Libraries, Side Effects, and main
Libraries can be included before the first function definition in a
program. There is no special "include" token, the library is simply
named, and if a file named that (plus the extension .sal
) is located,
it is (virtually) inserted into that point in the program.
For example, many of the sample programs begin with the token
stdlib
. This loads the file stdlib.sal
into that point in the
program, introducing a handful of function prototypes.
Libraries are also how Sally deals with side effects. The philosophy is that if the programmer wants to disturb the purity of the functional paradigm by introducing side effects, they may do so, but they will be made clearly aware of the fact.

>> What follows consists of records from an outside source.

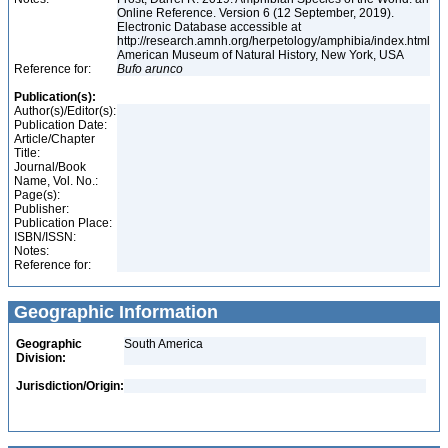
Online Reference. Version 6 (12 September, 2019).
Electronic Database accessible at
http://research.amnh.org/herpetology/amphibia/index.html
American Museum of Natural History, New York, USA
Reference for:
Bufo
arunco
Publication(s):
Author(s)/Editor(s):
Publication Date:
Article/Chapter
Title:
Journal/Book
Name, Vol. No.:
Page(s):
Publisher:
Publication Place:
ISBN/ISSN:
Notes:
Reference for:
Geographic Information
Geographic
South America
Division:
Jurisdiction/Origin:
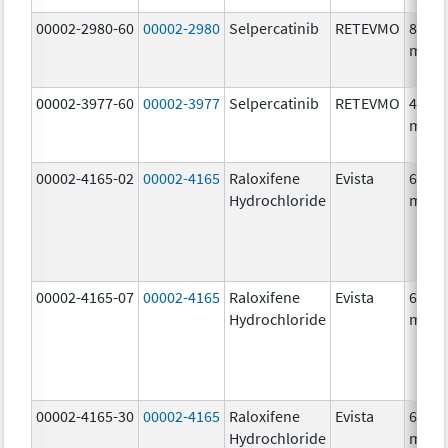
00002-2980-60
00002-2980
Selpercatinib
RETEVMO
80.0
mg/1
00002-3977-60
00002-3977
Selpercatinib
RETEVMO
40.0
mg/1
00002-4165-02
00002-4165
Raloxifene
Evista
60.0
Hydrochloride
mg/1
00002-4165-07
00002-4165
Raloxifene
Evista
60.0
Hydrochloride
mg/1
00002-4165-30
00002-4165
Raloxifene
Evista
60.0
Hydrochloride
mg/1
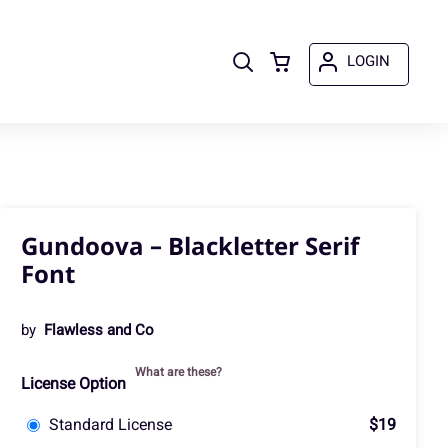
LOGIN
Gundoova – Blackletter Serif
Font
by
Flawless and Co
What are these?
License Option
Standard License
$19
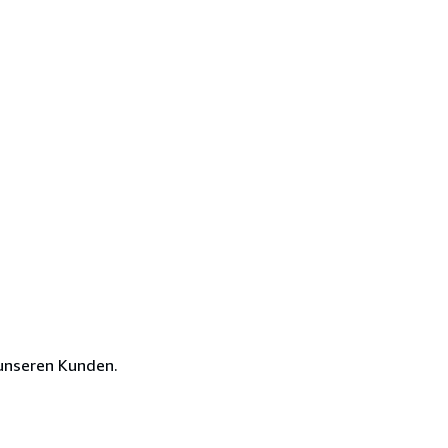
unseren Kunden.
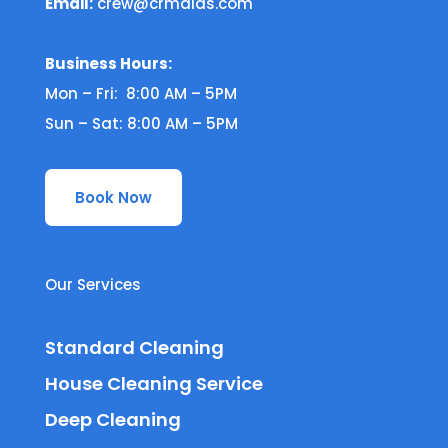
Email:
crew@crmaids.com
Business Hours:
Mon – Fri: 8:00 AM – 5PM
Sun – Sat: 8:00 AM – 5PM
Book Now
Our Services
Standard Cleaning
House Cleaning Service
Deep Cleaning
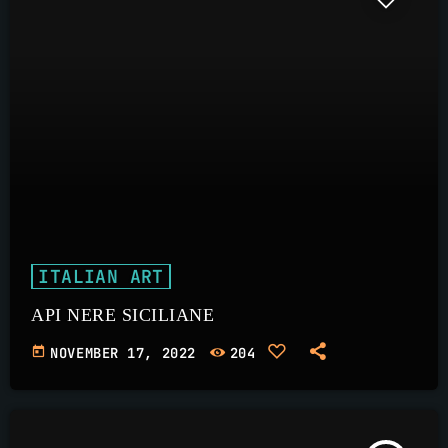
ITALIAN ART
API NERE SICILIANE
today
NOVEMBER 17, 2022
204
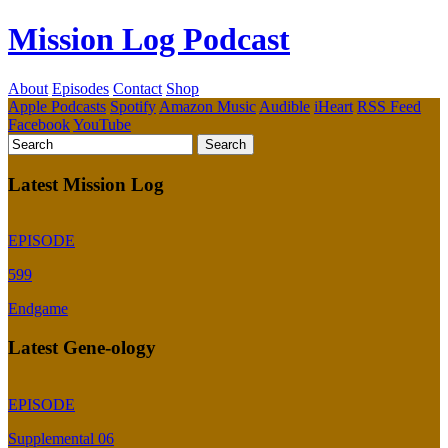
Mission Log Podcast
About
Episodes
Contact
Shop
Apple Podcasts
Spotify
Amazon Music
Audible
iHeart
RSS Feed
Facebook
YouTube
Latest Mission Log
EPISODE
599
Endgame
Latest Gene-ology
EPISODE
Supplemental 06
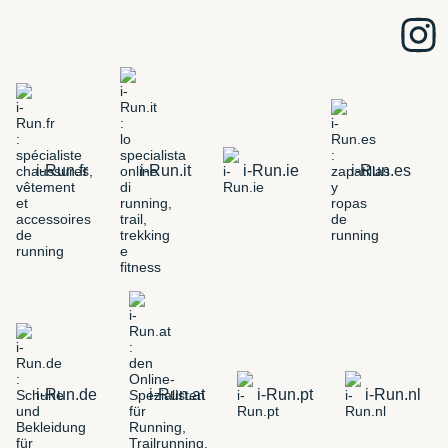
i-Run.fr
i-Run.it
i-Run.ie
i-Run.es
i-Run.de
i-Run.at
i-Run.pt
i-Run.nl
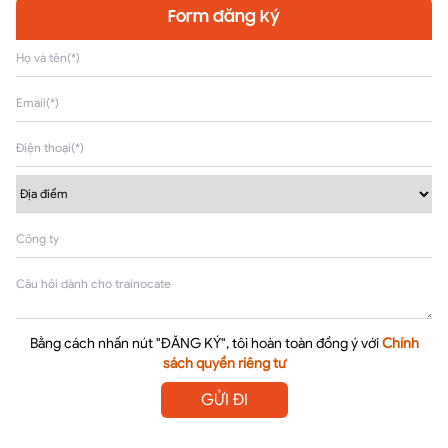
Form đăng ký
Bằng cách nhấn nút "ĐĂNG KÝ", tôi hoàn toàn đồng ý với
Chính
sách quyền riêng tư
GỬI ĐI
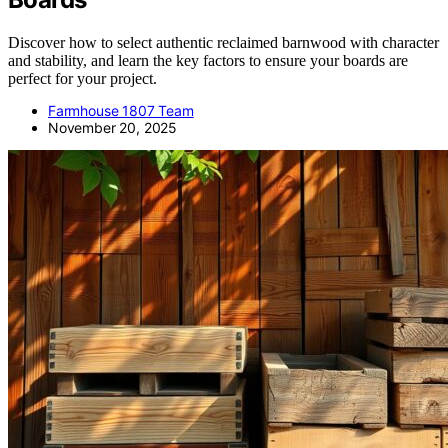
Discover how to select authentic reclaimed barnwood with character
and stability, and learn the key factors to ensure your boards are
perfect for your project.
Farmhouse 1807 Team
November 20, 2025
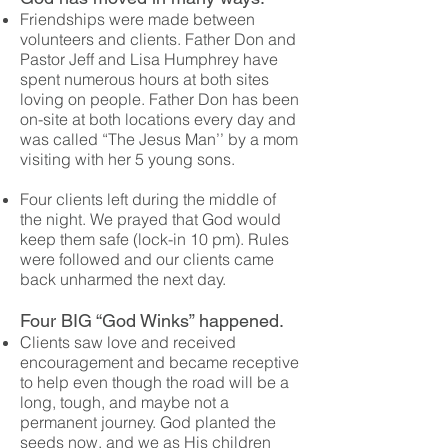
Friendships were made between
volunteers and clients. Father Don and
Pastor Jeff and Lisa Humphrey have
spent numerous hours at both sites
loving on people. Father Don has been
on-site at both locations every day and
was called “The Jesus Man’’ by a mom
visiting with her 5 young sons.
Four clients left during the middle of
the night. We prayed that God would
keep them safe (lock-in 10 pm). Rules
were followed and our clients came
back unharmed the next day.
Four BIG “God Winks” happened.
Clients saw love and received
encouragement and became receptive
to help even though the road will be a
long, tough, and maybe not a
permanent journey. God planted the
seeds now, and we as His children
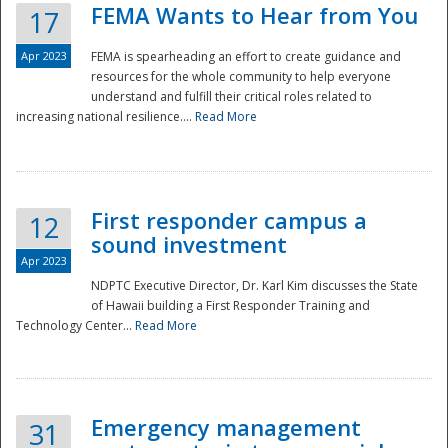
FEMA Wants to Hear from You
17
Apr 2023
FEMA is spearheading an effort to create guidance and
resources for the whole community to help everyone
understand and fulfill their critical roles related to
increasing national resilience....
Read More
First responder campus a
12
sound investment
Apr 2023
NDPTC Executive Director, Dr. Karl Kim discusses the State
of Hawaii building a First Responder Training and
Technology Center...
Read More
Preparedness
Emergency management
31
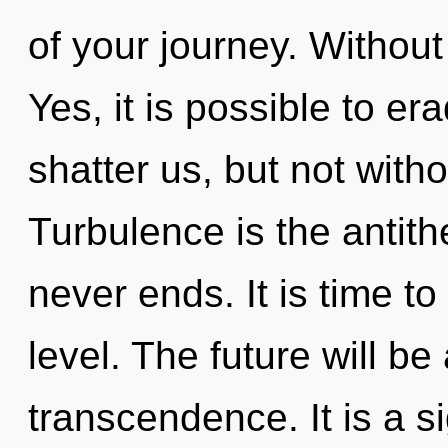
of your journey. Without
Yes, it is possible to er
shatter us, but not with
Turbulence is the antith
never ends. It is time to
level. The future will b
transcendence. It is a s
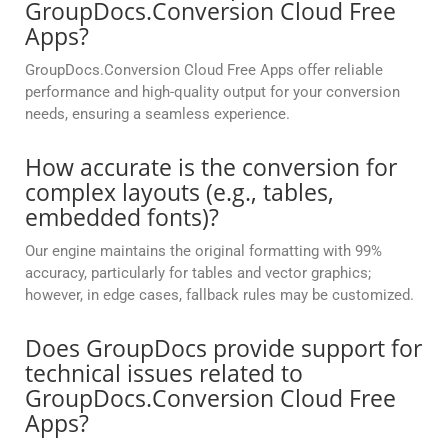
GroupDocs.Conversion Cloud Free
Apps?
GroupDocs.Conversion Cloud Free Apps offer reliable
performance and high-quality output for your conversion
needs, ensuring a seamless experience.
How accurate is the conversion for
complex layouts (e.g., tables,
embedded fonts)?
Our engine maintains the original formatting with 99%
accuracy, particularly for tables and vector graphics;
however, in edge cases, fallback rules may be customized.
Does GroupDocs provide support for
technical issues related to
GroupDocs.Conversion Cloud Free
Apps?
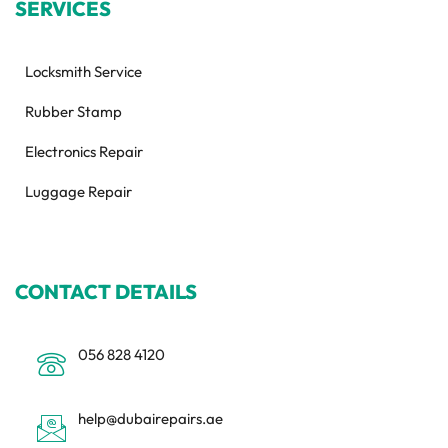
SERVICES
Locksmith Service
Rubber Stamp
Electronics Repair
Luggage Repair
CONTACT DETAILS
056 828 4120
help@dubairepairs.ae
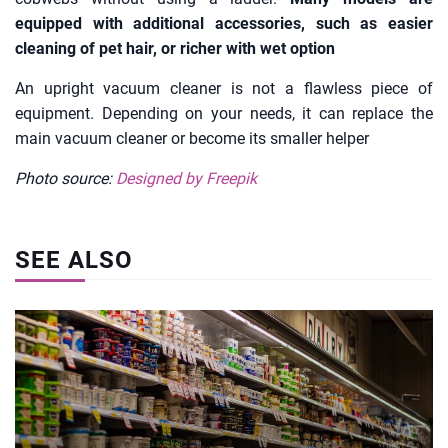
equipped with additional accessories, such as easier
cleaning of pet hair, or richer with wet option
An upright vacuum cleaner is not a flawless piece of
equipment. Depending on your needs, it can replace the
main vacuum cleaner or become its smaller helper
Photo source:
Designed by Freepik
SEE ALSO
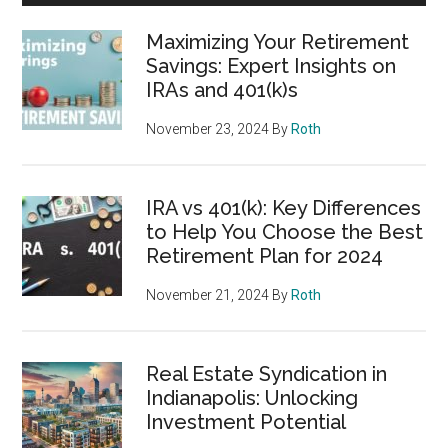
Maximizing Your Retirement
Savings: Expert Insights on
IRAs and 401(k)s
November 23, 2024
By
Roth
IRA vs 401(k): Key Differences
to Help You Choose the Best
Retirement Plan for 2024
November 21, 2024
By
Roth
Real Estate Syndication in
Indianapolis: Unlocking
Investment Potential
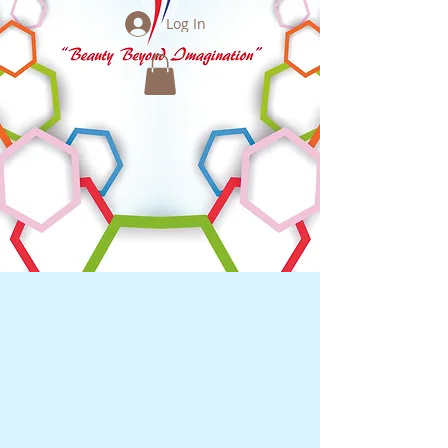
Log In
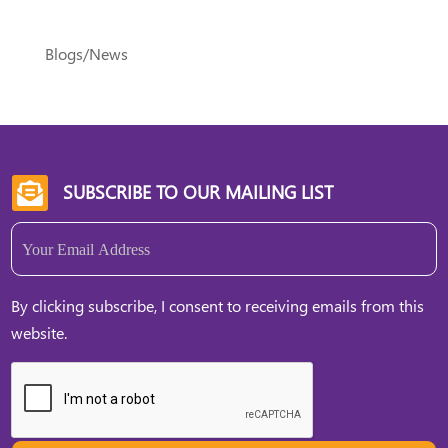
Blogs/News
SUBSCRIBE TO OUR MAILING LIST

Email
(Required)
By clicking subscribe, I consent to receiving emails from this
website.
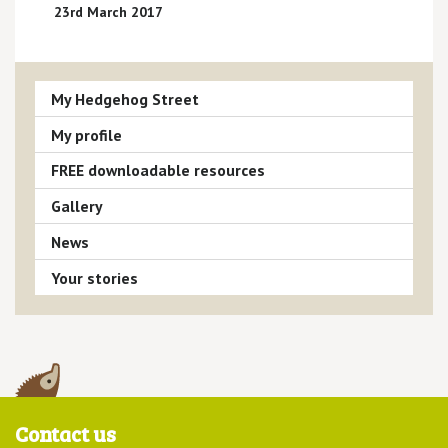
23rd March 2017
My Hedgehog Street
My profile
FREE downloadable resources
Gallery
News
Your stories
Contact us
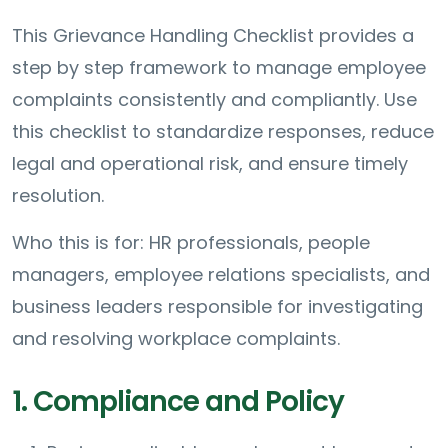
This Grievance Handling Checklist provides a
step by step framework to manage employee
complaints consistently and compliantly. Use
this checklist to standardize responses, reduce
legal and operational risk, and ensure timely
resolution.
Who this is for: HR professionals, people
managers, employee relations specialists, and
business leaders responsible for investigating
and resolving workplace complaints.
1. Compliance and Policy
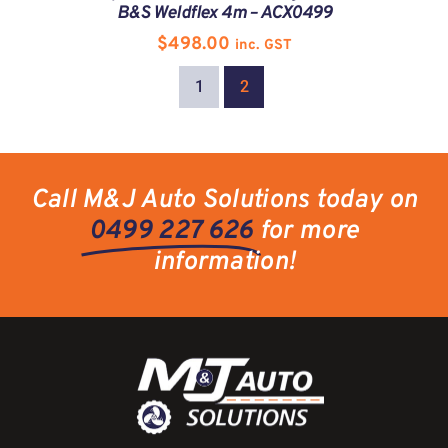
B&S Weldflex 4m – ACX0499
$
498.00
inc. GST
1
2
Call M&J Auto Solutions today on
0499 227 626
for more
information!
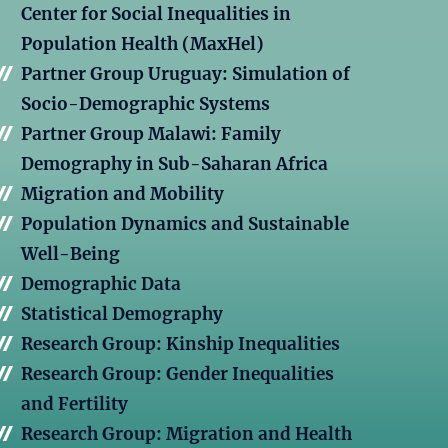
Center for Social Inequalities in
Population Health (MaxHel)
Partner Group Uruguay: Simulation of
Socio-Demographic Systems
Partner Group Malawi: Family
Demography in Sub-Saharan Africa
Migration and Mobility
Population Dynamics and Sustainable
Well-Being
Demographic Data
Statistical Demography
Research Group: Kinship Inequalities
Research Group: Gender Inequalities
and Fertility
Research Group: Migration and Health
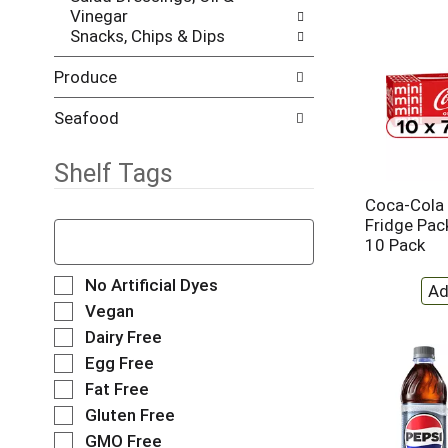
Vinegar
e
h
Snacks, Chips & Dips
s
e
u
p
Produce
l
a
t
g
s
e
Seafood
.
w
i
Shelf Tags
t
h
Coca-Cola 
n
T
Fridge Pack
e
h
10 Pack
w
e
r
f
S
No Artificial Dyes
e
o
e
Vegan
s
l
l
Dairy Free
u
l
e
l
o
Egg Free
c
t
w
t
Fat Free
s
i
i
Gluten Free
.
n
o
g
GMO Free
n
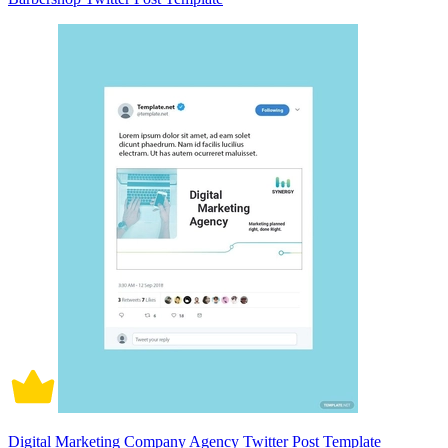
Digital Marketing Company Agency Twitter Post Template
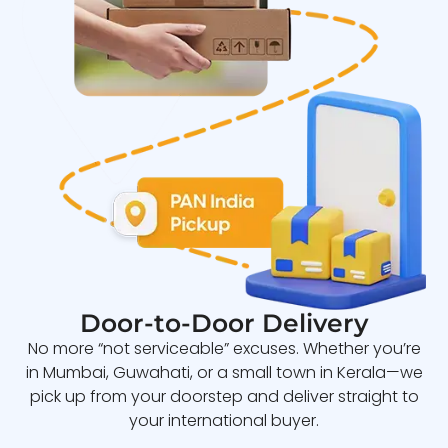
Door-to-Door Delivery
No more “not serviceable” excuses. Whether you’re
in Mumbai, Guwahati, or a small town in Kerala—we
pick up from your doorstep and deliver straight to
your international buyer.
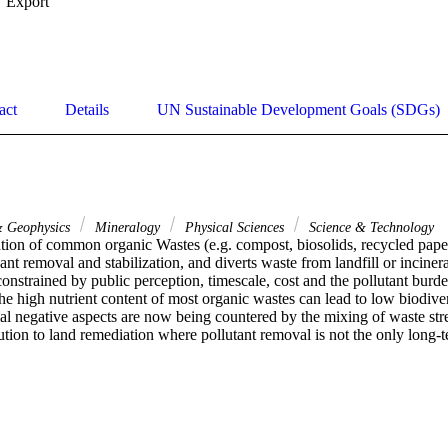
Export
act
Details
UN Sustainable Development Goals (SDGs)
& Geophysics
Mineralogy
Physical Sciences
Science & Technology
tion of common organic Wastes (e.g. compost, biosolids, recycled paper 
t removal and stabilization, and diverts waste from landfill or inciner
onstrained by public perception, timescale, cost and the pollutant burde
 the high nutrient content of most organic wastes can lead to low biodivers
ial negative aspects are now being countered by the mixing of waste str
ution to land remediation where pollutant removal is not the only long-t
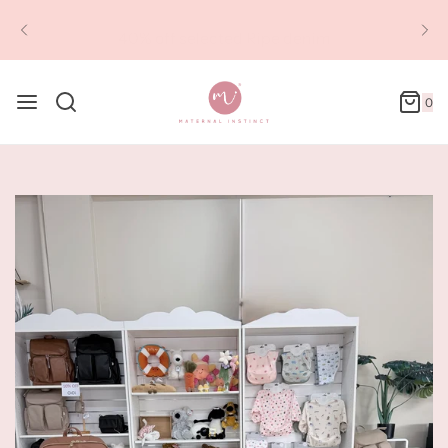
40% off selected Ripe denim
0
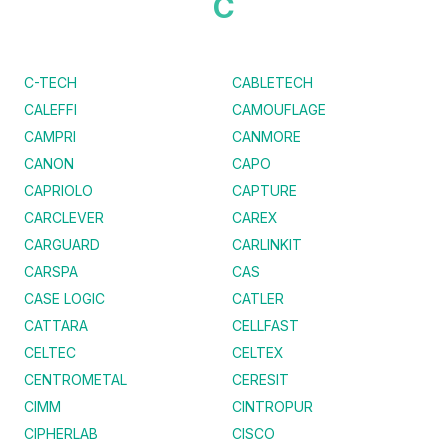
C
C-TECH
CABLETECH
CALEFFI
CAMOUFLAGE
CAMPRI
CANMORE
CANON
CAPO
CAPRIOLO
CAPTURE
CARCLEVER
CAREX
CARGUARD
CARLINKIT
CARSPA
CAS
CASE LOGIC
CATLER
CATTARA
CELLFAST
CELTEC
CELTEX
CENTROMETAL
CERESIT
CIMM
CINTROPUR
CIPHERLAB
CISCO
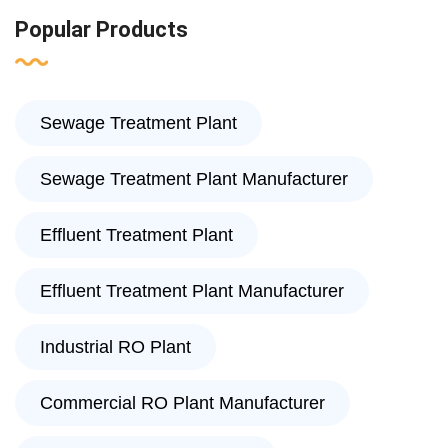
Popular Products
Sewage Treatment Plant
Sewage Treatment Plant Manufacturer
Effluent Treatment Plant
Effluent Treatment Plant Manufacturer
Industrial RO Plant
Commercial RO Plant Manufacturer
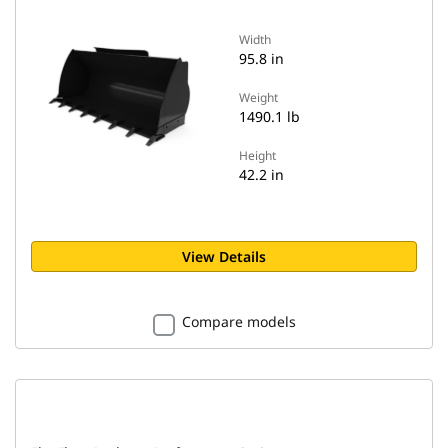
Width
95.8 in
Weight
1490.1 lb
Height
42.2 in
View Details
Compare models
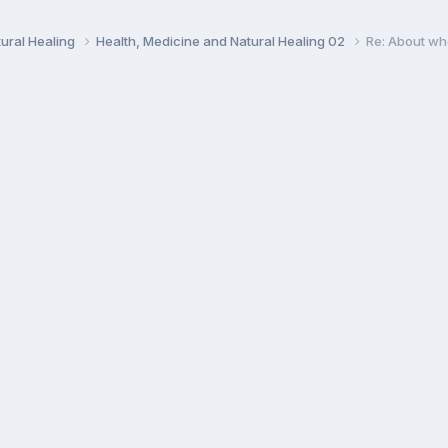
ural Healing
Health, Medicine and Natural Healing 02
Re: About wh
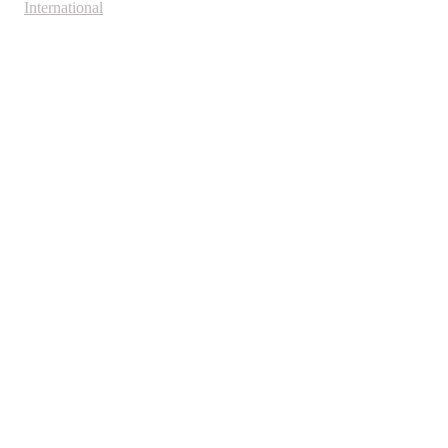
International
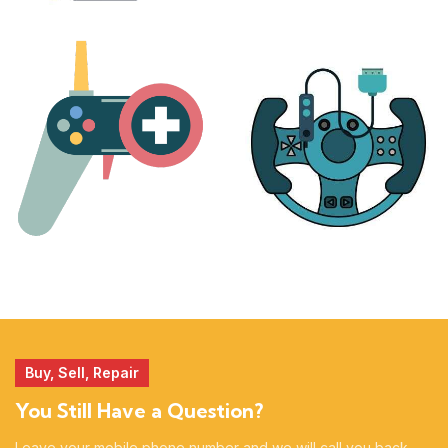
PLAYSTATION
NINTENDO
17 products
25 products
MORE
ACCESSORIES
51 products
14 products
Buy, Sell, Repair
You Still Have a Question?
Leave your mobile phone number and we will call you back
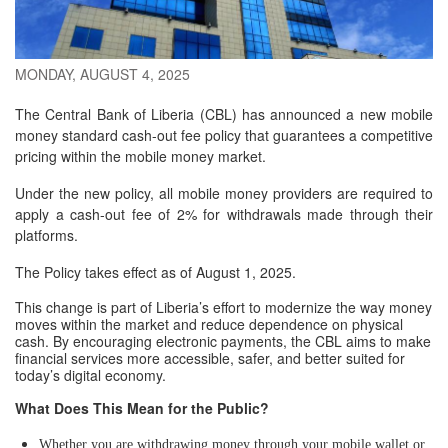
MONDAY, AUGUST 4, 2025
The Central Bank of Liberia (CBL) has announced a new mobile
money standard cash-out fee policy that guarantees a competitive
pricing within the mobile money market.
Under the new policy, all mobile money providers are required to
apply a cash-out fee of 2% for withdrawals made through their
platforms.
The Policy takes effect as of August 1, 2025.
This change is part of Liberia’s effort to modernize the way money
moves within the market and reduce dependence on physical
cash. By encouraging electronic payments, the CBL aims to make
financial services more accessible, safer, and better suited for
today’s digital economy.
What Does This Mean for the Public?
Whether you are withdrawing money through your mobile wallet or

Having said that, Sally can only perform side-effect communications
by including the library called sidefxio
-- thus reminding the
programmer that there are side effect communications at work in the
following program.
Without including this library Sally is limited to batch communications.
In both schemes, the function called main
is the function which is
applied when the entire program is run. main
may have any number
of arguments and any number of return values, although they may only
be of int
type. For each argument, a value is required as a
command-line argument when the program is run; for each result, the
resultant value is displayed at the end of the program.
This little communications scheme is minimal, and limited, but it
does not introduce any side effects in any way, and is capable of
communicating any Turing-solvable problem, so it has some things
going for it. To get around the limitations, however, you have to
resort to side effect I/O, where you can use the print
and
input
functions to report and obtain information from the user
while the program is running.
EXERCISE: Loosen the constraints on the type of the main
function - allow arguments and return values of type char
.
EBNF Grammar
Program ::= {Definition}.
Definition ::= {Library} {Type} Name {Type}
("type" | "proto" | {Application}).
Type ::= "int" | "char" | "like" Name | Name.
Application ::= Primitive
| "$" Number
| (Name | "do" Number) {Instr}
| "as" {Type} Instr
| "if" Instr Instr Instr
| "the" Name.
Primitive ::= <<an integer notated in decimal like 123>>
| <<a character preceded by a single quote like 'A>>.
Change Log
2000.0226
- Original release.
2003.1104
- Added GNU Makefile.
- Added
bin/
andlib/
subdirectories. - Split
sally.c
intosally.c
andruntime.c
. - Added
libsally
library.
2010.0428
- Made compilable with
-ansi -pedantic
. - Made documentation conform to XHTML 1.0 Strict.
2011.1231
- Converted language document into Markdown format.
- Merged change log into main document.